I have ford 5000. Have disassembled and reassembled steering column down to and including the 28 ball bearing in the nut assembly. I did not go further. When I put the column back together the very first time I turned the wheel to the right it goes all the way as it should. When I turn back to the left the steering wheel stops at a little past neutral towards the left. I can turn to the right and back to neutral easily with no problem. I have removed and reinstalled according to the manual 3 times. I am at my wits end.The original reason for disassembly was to replce seal that was allowing fluid to pass through the column and out near the steering wheel. Needless to say I didn't need to go quite as far as I did but it was workin ok prior to disassembly and reassembly except for the leak. Leak is fixed but won't turn to left. HELP!!!!


----------



## TSC (Sep 15, 2020)

I have the same issue and was wondering if you ever managed to figure out what the issue was?


----------



## HarveyW (Sep 15, 2014)

Howdy TSC, welcome to the tractor forum.

You have the same issue?? Did you disassemble and reassemble the steering column down to and including the big ball bearings in the nut assembly?? I suspect that PMTEC disrupted the steering gear timing completely. 

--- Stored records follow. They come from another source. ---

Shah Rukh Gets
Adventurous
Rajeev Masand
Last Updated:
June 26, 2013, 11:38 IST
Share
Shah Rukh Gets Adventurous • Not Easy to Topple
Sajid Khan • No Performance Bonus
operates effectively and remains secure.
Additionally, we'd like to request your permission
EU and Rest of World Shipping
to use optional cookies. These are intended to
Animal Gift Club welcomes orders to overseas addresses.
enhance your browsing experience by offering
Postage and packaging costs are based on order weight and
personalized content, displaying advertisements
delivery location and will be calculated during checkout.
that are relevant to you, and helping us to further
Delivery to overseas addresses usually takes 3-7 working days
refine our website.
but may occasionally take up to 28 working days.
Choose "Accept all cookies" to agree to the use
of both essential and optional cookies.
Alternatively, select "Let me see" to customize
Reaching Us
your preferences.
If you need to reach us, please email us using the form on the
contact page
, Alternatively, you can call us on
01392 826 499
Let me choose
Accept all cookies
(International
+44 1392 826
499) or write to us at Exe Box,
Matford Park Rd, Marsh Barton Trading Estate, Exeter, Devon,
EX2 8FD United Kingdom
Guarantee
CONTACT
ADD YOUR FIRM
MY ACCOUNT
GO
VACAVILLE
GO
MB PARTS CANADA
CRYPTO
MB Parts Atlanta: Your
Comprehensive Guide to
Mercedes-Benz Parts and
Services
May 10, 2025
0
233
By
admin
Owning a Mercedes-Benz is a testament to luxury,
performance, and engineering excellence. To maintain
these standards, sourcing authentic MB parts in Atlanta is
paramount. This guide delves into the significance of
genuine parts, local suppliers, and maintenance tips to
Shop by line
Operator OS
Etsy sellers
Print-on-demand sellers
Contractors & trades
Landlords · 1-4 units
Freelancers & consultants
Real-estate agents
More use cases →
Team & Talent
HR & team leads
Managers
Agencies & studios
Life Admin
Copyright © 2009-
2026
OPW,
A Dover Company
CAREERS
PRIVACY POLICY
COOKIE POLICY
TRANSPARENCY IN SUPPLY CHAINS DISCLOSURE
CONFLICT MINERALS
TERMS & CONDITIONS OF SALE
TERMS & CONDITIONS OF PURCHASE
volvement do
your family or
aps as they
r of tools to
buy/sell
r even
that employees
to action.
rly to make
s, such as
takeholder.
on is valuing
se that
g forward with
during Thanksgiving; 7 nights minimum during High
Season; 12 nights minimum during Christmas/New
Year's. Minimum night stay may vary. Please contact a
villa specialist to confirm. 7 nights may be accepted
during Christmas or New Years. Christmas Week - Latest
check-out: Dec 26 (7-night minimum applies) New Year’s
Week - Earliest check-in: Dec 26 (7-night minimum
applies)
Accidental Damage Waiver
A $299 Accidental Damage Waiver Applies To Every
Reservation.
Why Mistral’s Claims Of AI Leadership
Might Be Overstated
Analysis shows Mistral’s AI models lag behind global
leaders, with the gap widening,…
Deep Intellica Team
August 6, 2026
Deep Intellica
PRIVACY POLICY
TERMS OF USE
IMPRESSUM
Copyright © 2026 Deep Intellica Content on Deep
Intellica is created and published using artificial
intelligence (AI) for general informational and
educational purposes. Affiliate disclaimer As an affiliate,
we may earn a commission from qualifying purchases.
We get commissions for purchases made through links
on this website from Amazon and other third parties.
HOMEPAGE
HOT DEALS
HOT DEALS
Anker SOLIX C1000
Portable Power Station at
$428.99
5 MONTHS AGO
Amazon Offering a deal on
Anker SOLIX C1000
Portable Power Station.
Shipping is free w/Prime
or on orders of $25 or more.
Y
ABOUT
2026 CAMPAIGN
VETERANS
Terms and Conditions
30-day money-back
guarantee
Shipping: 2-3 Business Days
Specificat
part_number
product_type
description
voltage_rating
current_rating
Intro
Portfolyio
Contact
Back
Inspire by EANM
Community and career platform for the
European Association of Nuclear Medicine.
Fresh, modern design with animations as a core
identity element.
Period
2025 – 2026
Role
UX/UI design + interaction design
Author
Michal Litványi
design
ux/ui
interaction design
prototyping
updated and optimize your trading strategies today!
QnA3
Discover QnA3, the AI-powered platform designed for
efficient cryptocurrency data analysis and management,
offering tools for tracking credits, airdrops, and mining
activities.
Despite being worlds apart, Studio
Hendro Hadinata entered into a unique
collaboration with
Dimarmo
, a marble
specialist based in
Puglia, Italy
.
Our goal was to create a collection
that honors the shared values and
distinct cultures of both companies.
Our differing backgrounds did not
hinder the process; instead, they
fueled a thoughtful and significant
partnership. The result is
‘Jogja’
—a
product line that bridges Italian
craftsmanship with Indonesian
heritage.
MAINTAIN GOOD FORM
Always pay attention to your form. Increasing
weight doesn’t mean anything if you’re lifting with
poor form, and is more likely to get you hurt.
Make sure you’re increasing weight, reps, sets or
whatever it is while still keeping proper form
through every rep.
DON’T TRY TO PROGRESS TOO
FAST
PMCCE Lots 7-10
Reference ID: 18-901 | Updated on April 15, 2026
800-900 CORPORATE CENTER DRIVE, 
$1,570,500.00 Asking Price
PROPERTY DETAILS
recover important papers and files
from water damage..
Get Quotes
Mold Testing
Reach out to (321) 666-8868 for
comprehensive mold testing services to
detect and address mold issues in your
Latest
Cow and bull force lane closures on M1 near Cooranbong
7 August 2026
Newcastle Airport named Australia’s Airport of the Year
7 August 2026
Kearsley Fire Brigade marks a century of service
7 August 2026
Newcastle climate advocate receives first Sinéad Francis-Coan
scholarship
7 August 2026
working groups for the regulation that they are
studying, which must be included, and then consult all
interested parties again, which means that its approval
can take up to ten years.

Regardless, you need to get a shop/service manual for your tractor, remove the steering gearbox, open the box and set the steering gear timing per the manual, and reassemble.


----------



## Gramps (Sep 15, 2020)

New to the forum, will be rebuilding or replacing Ford Steering Assembly. Looking for info.


----------



## Ultradog (Feb 27, 2005)

You fellas need to tell us what style of steering box you have.
Old style 5000 PS was a manual box and the hydraulic assist was done in the bolster under the radiator.
New style 5000 PS used an integral PS system where the power was applied in the steering box.


----------



## Gramps (Sep 15, 2020)

Have a Ford 3000 backhoe, shaft snapped out of the right side of the steering assembly. Manual steer.


----------



## Ultradog (Feb 27, 2005)

A 3000 steering system is very different from a 5000 one.
Best to start a new thread rather than piggyback on a thread fror an unrelated machine.
You going to fix it?
You didn't ask any questions so we don't know your intent.
Those manual steering boxes are very, very simple mechanisms and to install a new sector shaft is pretty easy.
If you plan to fix it yourself, you will want to buy a manual - if you don't have one, so you can "time" the sector shafts properly and adjust the gears properly.


----------



## Gramps (Sep 15, 2020)

Ultradog said:


> A 3000 steering system is very different from a 5000 one.
> Best to start a new thread rather than piggyback on a thread fror an unrelated machine.
> You going to fix it?
> You didn't ask any questions so we don't know your intent.
> ...


I'm going to fix it, thanks for the advise.


----------



## Jessy Few (May 22, 2020)

Gramps said:


> I'm going to fix it, thanks for the advise.


Any luck? I did the same thing. Rebuilt the steering column it is hard to steer left to right. And right to left.


----------



## Jessy Few (May 22, 2020)

Well today I went out tore it down and re installed everything. Couldn’t find anything wrong but it still has not power steering assist to the right. Only the left. It is a 1974 ford 5000


----------